W razie wojny w Iraku pogranicze Jordanii - jak sugerują obserwatorzy na miejscu - zostanie prawdopodobnie całkowicie zablokowane, co oznaczałoby pozbawienie Iraku jedynej dostępnej drogi lądowej, łączącej Bagdad nie tylko z Ammanem lecz także z resztą świata.
W Nowym Jorku potwierdzono, że z Jordanii odwołano już personel ONZ. Już w ubiegły piątek nakazano pracownikom agend międzynarodowych by ze względów bezpieczeństwa wyjechali z Jordanii. Decyzja taka była zawarta w nocie koordynatora ONZ ds. bezpieczeństwa, Tona Myata, przekazanej placówkom ONZ-owskim w Ammanie.
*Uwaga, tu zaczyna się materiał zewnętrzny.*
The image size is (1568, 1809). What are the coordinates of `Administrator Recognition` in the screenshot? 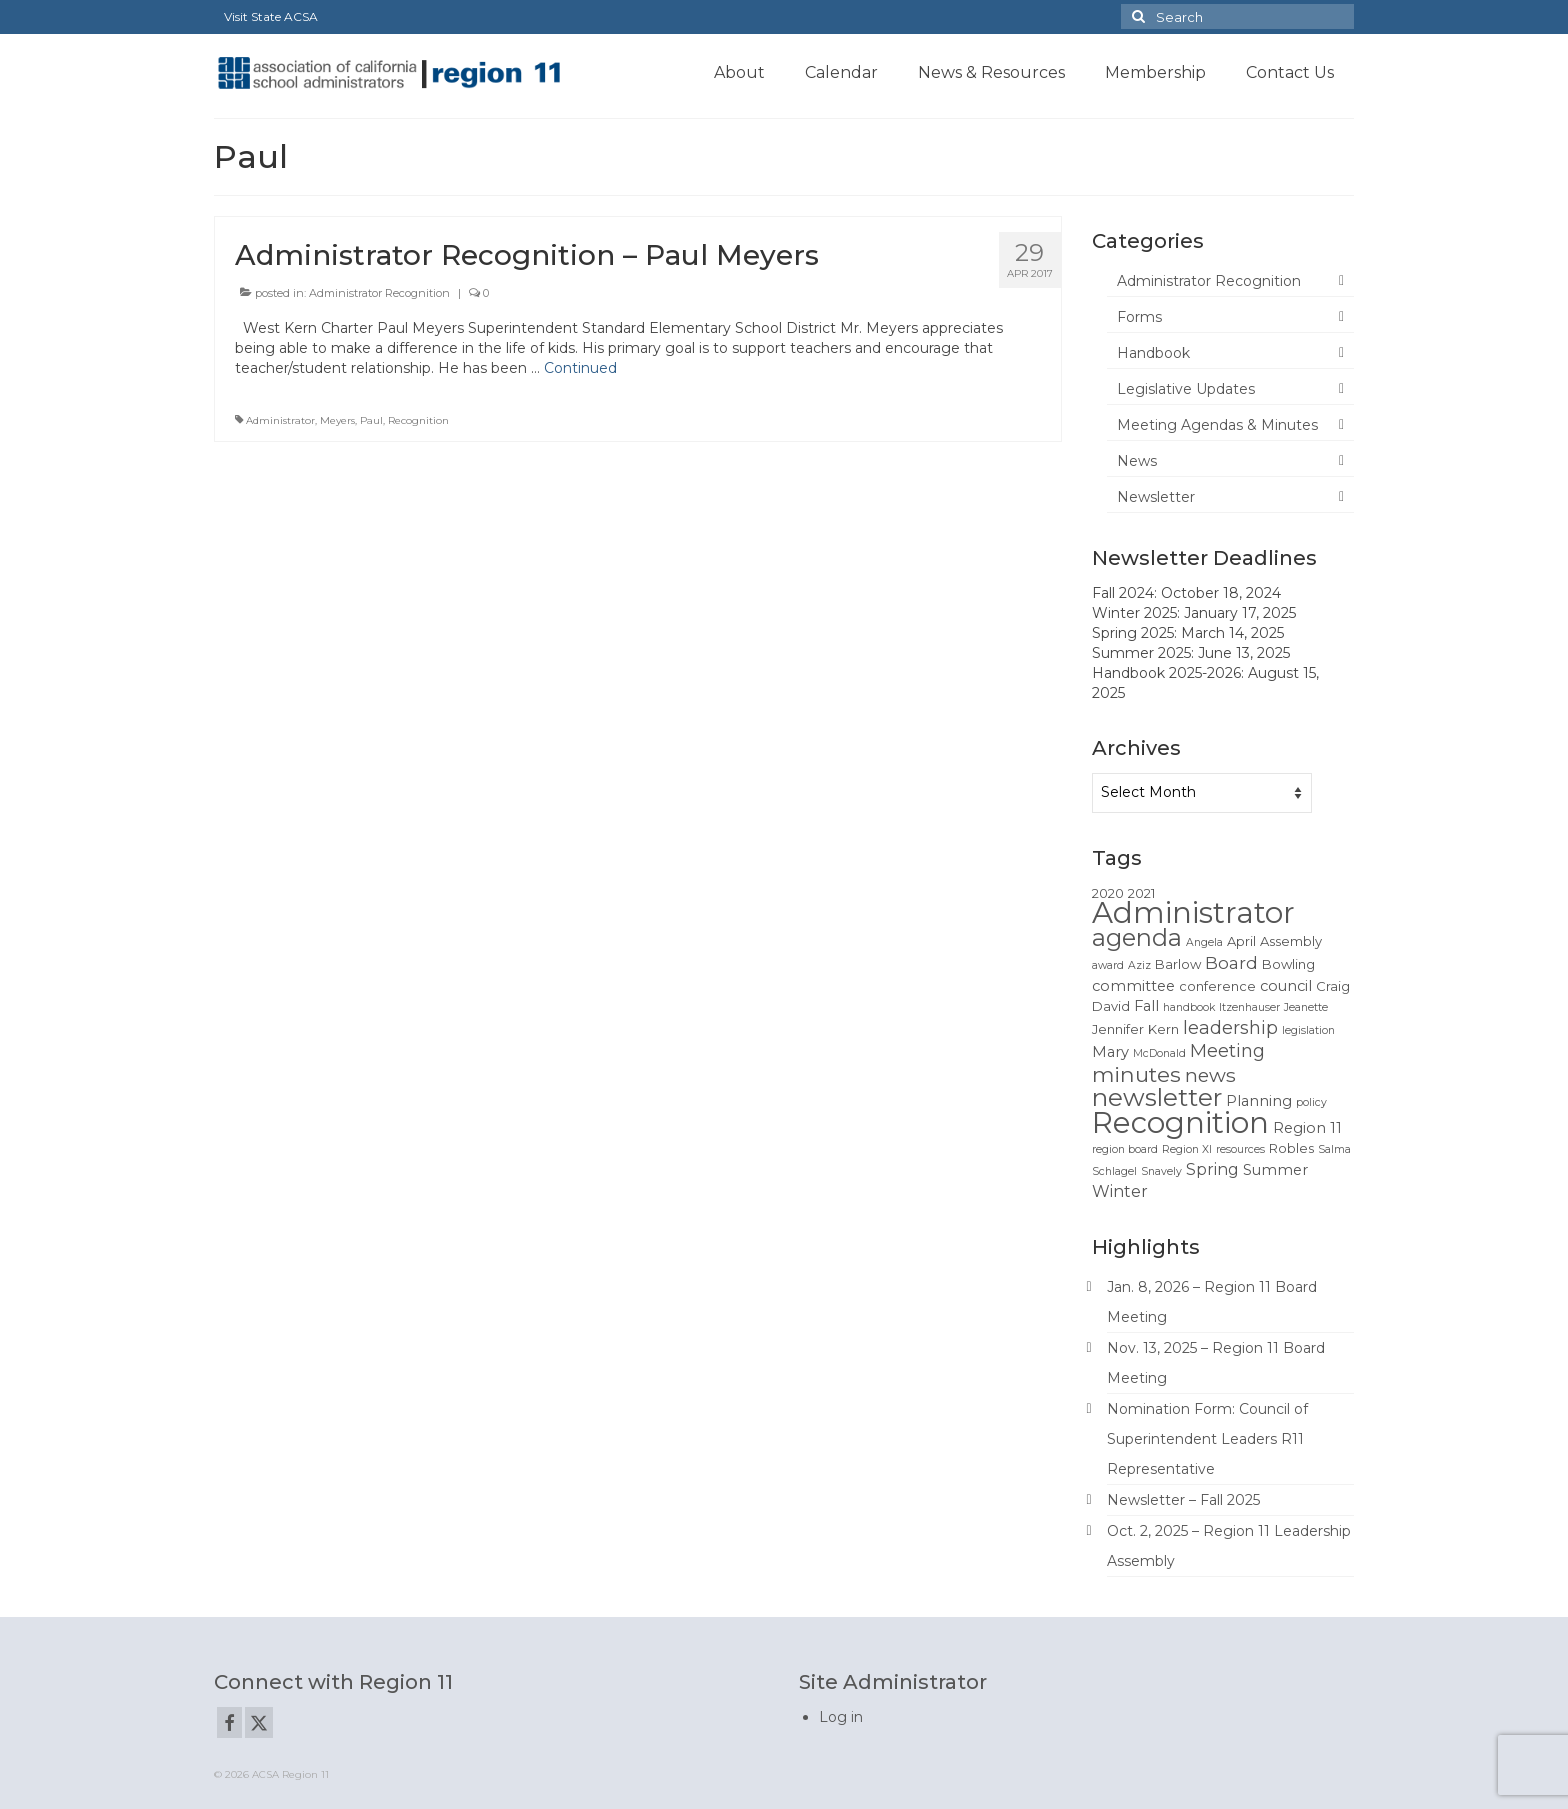 It's located at (379, 293).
Czytaj też: ONZ przygotowuje się do wojny
Z kolei Sekretarz Stanu USA Colin Powell potwierdził w niedzielę, że istnieje duża szansa na pozyskanie w Radzie Bezpieczeństwa ONZ 9-10 głosów na 15 za rezolucją otwierającą drogę do wojny przeciwko Irakowi.
"Czas dla Iraku prawie się skończył, jeśli kraj ten chce uniknąć wojny", dodał Powell w wystąpieniu w amerykańskiej sieci telewizyjnej NBC.